Carrick, 44, is edging towards a long‑term stay in charge. A broad agreement for him to remain as United manager is understood to be in place, with club sources framing the finalisation of the deal as a question of “when rather than if”. The paperwork lags behind the mood music.
On Tuesday, Carrick was in London, not on the training ground but on the stage, handing the Football Writers’ Association Footballer of the Year award to Fernandes. It was a neat snapshot of the power dynamic at Old Trafford: the former midfielder trusted with the rebuild, the current one driving it on the pitch.
Fernandes, 31, has just written his own line into Premier League history. His assist in Sunday’s breathless 3-2 win over Nottingham Forest at Old Trafford took him to 20 for the season, equalling the league record for a single campaign. The numbers are eye-catching; the noise around the manager was just as telling. The home crowd roared their support for Carrick throughout, a fanbase making its preference clear.
Asked again about the man in the technical area, Fernandes did not bother to rework his message.
“I spoke a lot of times about him,” he said. “I already said many things about how good he could be as a manager in the past, so I think those words are still there.”

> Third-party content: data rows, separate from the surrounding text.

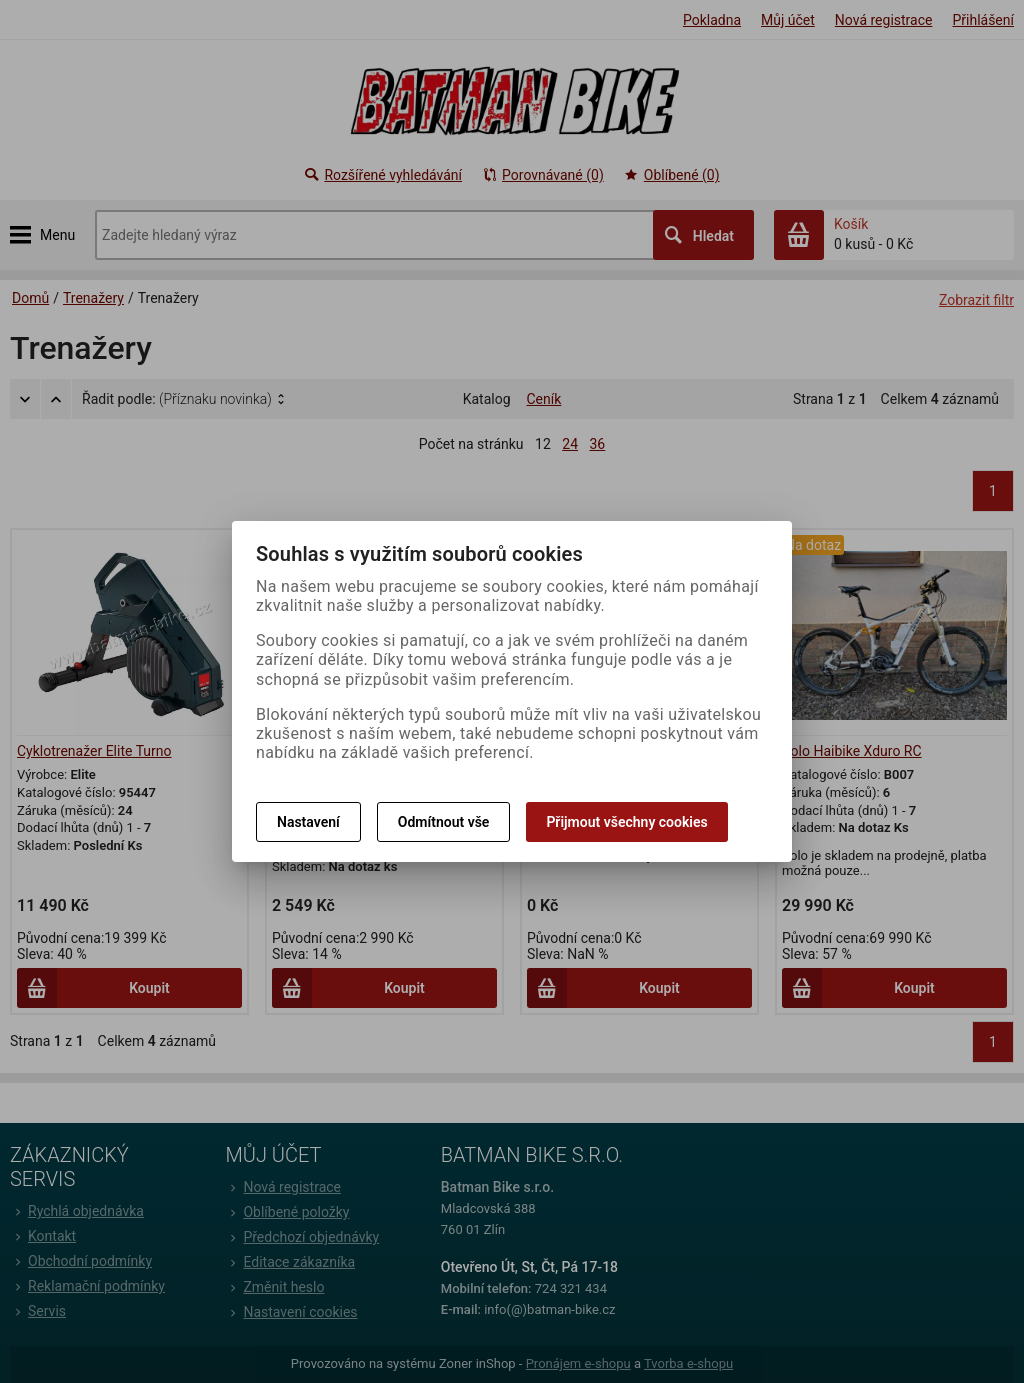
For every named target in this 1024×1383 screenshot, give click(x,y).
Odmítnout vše (444, 822)
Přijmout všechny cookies (626, 822)
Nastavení (308, 822)
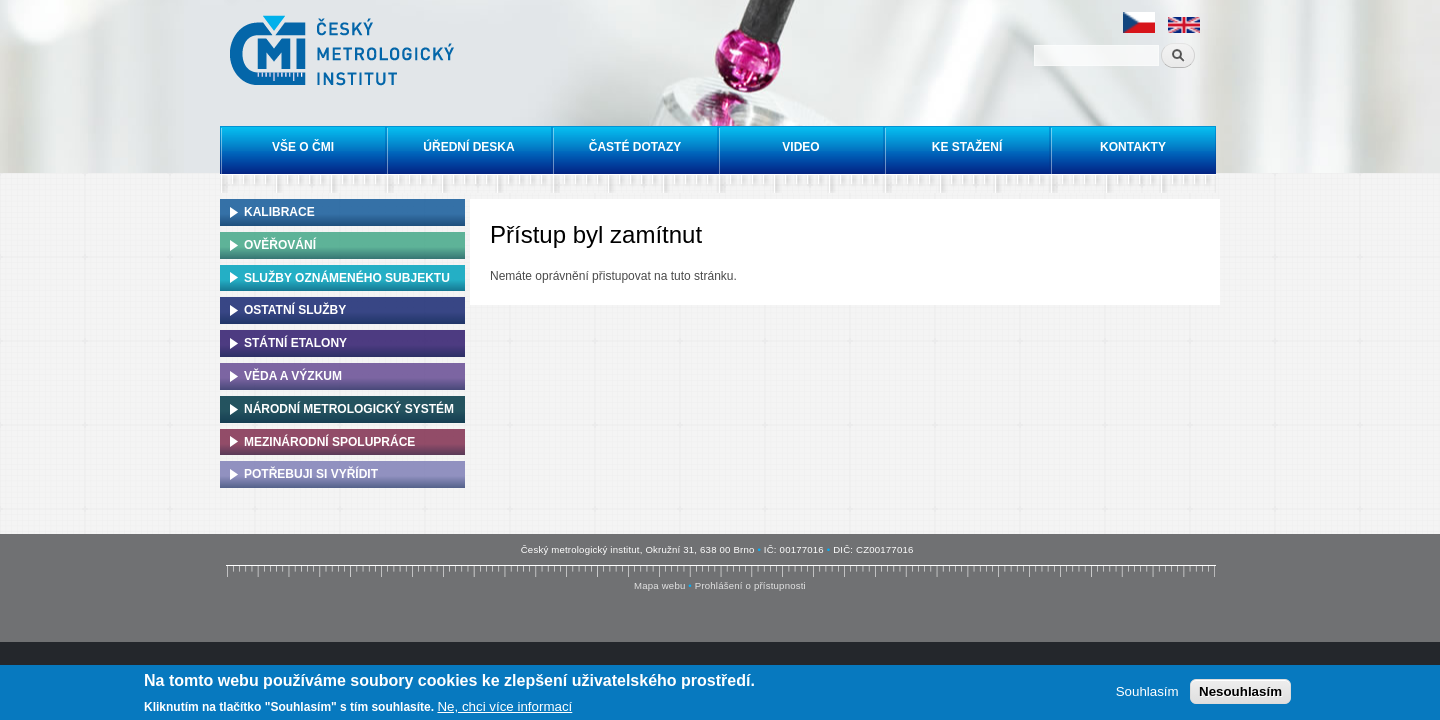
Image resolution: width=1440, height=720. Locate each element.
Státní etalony (295, 343)
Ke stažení (967, 147)
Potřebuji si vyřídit (311, 474)
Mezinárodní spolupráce (329, 442)
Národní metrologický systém (349, 409)
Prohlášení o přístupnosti (750, 585)
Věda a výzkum (293, 376)
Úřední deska (468, 147)
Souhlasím (1147, 692)
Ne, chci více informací (504, 707)
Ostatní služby (295, 310)
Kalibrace (279, 212)
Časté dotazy (635, 147)
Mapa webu (659, 585)
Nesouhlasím (1240, 692)
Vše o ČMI (303, 147)
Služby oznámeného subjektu (347, 278)
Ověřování (280, 245)
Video (800, 147)
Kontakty (1133, 147)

The stance has not softened with his growing influence in the dressing room. If anything, it has hardened.
“Obviously, it’s not in my hands deciding who’s going to be the next manager. I’m here to serve the club, whether that is a manager that comes in, or if he stays, I will serve them in the same way.”
The loyalty is to the badge first, but the hope is clear. When pressed on whether Carrick can take United back to the summit, Fernandes did not hesitate.
“I hope so, if he stays. I hope he’s one that can take us back to the top of the Premier League because this is what all the players want.”
That ambition sits against the backdrop of a strange, staccato campaign. United will close out their season on Sunday with a trip to Brighton, their 40th and final fixture in what is their shortest season for 111 years. Fewer games, same unforgiving scrutiny.
Carrick heads to the south coast with numbers that strengthen his case. Since stepping in after Ruben Amorim’s departure in January, he has delivered 11 wins from 16 matches. Not perfection, but a clear uptick, and enough to convince many inside Old Trafford that the trajectory is finally pointing upwards.
The contract announcement will come. The real judgment will follow next season, when promises, records and warm words give way to the only metric that truly matters at Manchester United: the league table.